Task objective: Filter this listing down to the lines that contain the word "Delete", and copy them.

***

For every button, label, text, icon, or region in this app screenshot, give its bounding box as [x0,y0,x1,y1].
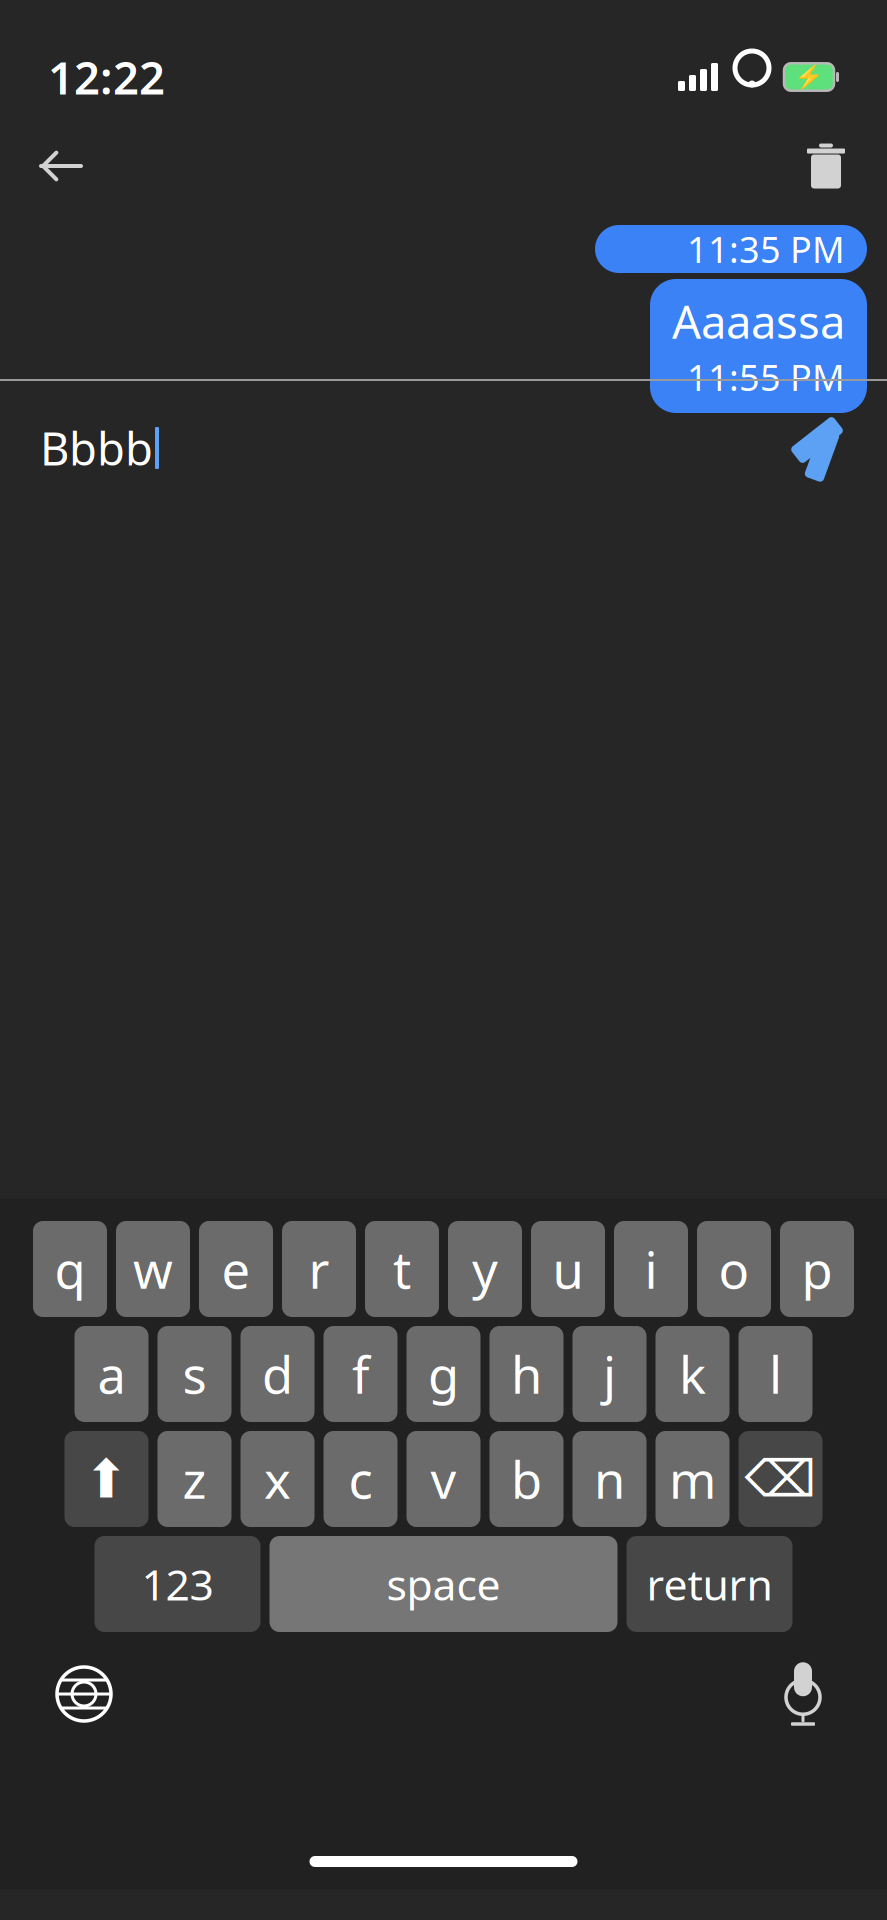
button[interactable]: m [656,1431,730,1527]
button[interactable]: return [626,1536,792,1632]
staticText: w [133,1235,173,1303]
button[interactable]: d [240,1326,314,1422]
button[interactable]: Delete [738,1431,822,1527]
button[interactable]: c [324,1431,398,1527]
staticText: return [646,1556,772,1612]
button[interactable]: p [780,1221,854,1317]
staticText: x [264,1445,291,1513]
staticText: a [98,1340,126,1408]
button[interactable]: w [116,1221,190,1317]
button[interactable]: Delete conversation [787,127,865,205]
staticText: v [430,1445,456,1513]
button[interactable]: r [282,1221,356,1317]
button[interactable]: Shift [64,1431,148,1527]
staticText: l [769,1340,782,1408]
button[interactable]: Next keyboard [40,1650,128,1738]
button[interactable]: Back [22,127,100,205]
staticText: b [511,1445,542,1513]
staticText: 12:22 [48,47,165,107]
staticText: y [472,1235,498,1303]
staticText: r [308,1235,330,1303]
staticText: k [679,1340,706,1408]
staticText: j [603,1340,616,1408]
staticText: i [644,1235,658,1303]
staticText: t [393,1235,411,1303]
button[interactable]: v [406,1431,480,1527]
staticText: n [594,1445,625,1513]
button[interactable]: x [240,1431,314,1527]
staticText: d [262,1340,293,1408]
button[interactable]: a [74,1326,148,1422]
button[interactable]: space [270,1536,618,1632]
button[interactable]: z [158,1431,232,1527]
staticText: g [428,1340,459,1408]
staticText: f [352,1340,369,1408]
staticText: 11:35 PM [687,225,845,273]
button[interactable]: t [365,1221,439,1317]
button[interactable]: q [33,1221,107,1317]
staticText: 123 [142,1556,214,1612]
staticText: m [669,1445,716,1513]
staticText: ⚡ [794,63,824,91]
staticText: 11:55 PM [687,353,845,401]
button[interactable]: b [490,1431,564,1527]
staticText: ⌫ [744,1450,816,1508]
staticText: s [182,1340,206,1408]
staticText: q [54,1235,86,1303]
button[interactable]: g [406,1326,480,1422]
button[interactable]: y [448,1221,522,1317]
staticText: h [511,1340,542,1408]
staticText: space [386,1556,500,1612]
button[interactable]: Send [775,403,865,493]
button[interactable]: f [324,1326,398,1422]
button[interactable]: 123 [94,1536,260,1632]
button[interactable]: s [158,1326,232,1422]
staticText: Bbbb [40,418,153,478]
button[interactable]: i [614,1221,688,1317]
button[interactable]: j [572,1326,646,1422]
staticText: e [222,1235,250,1303]
button[interactable]: Dictate [759,1650,847,1738]
staticText: u [552,1235,584,1303]
button[interactable]: h [490,1326,564,1422]
button[interactable]: o [697,1221,771,1317]
staticText: p [802,1235,832,1303]
staticText: o [718,1235,750,1303]
staticText: z [182,1445,206,1513]
button[interactable]: k [656,1326,730,1422]
button[interactable]: e [199,1221,273,1317]
button[interactable]: l [738,1326,812,1422]
staticText: c [348,1445,372,1513]
staticText: ⬆ [84,1449,129,1509]
staticText: Aaaassa [672,291,845,351]
button[interactable]: u [531,1221,605,1317]
button[interactable]: n [572,1431,646,1527]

***

Task answer:
button[interactable]: Delete [738,1431,822,1527]
button[interactable]: Delete conversation [787,127,865,205]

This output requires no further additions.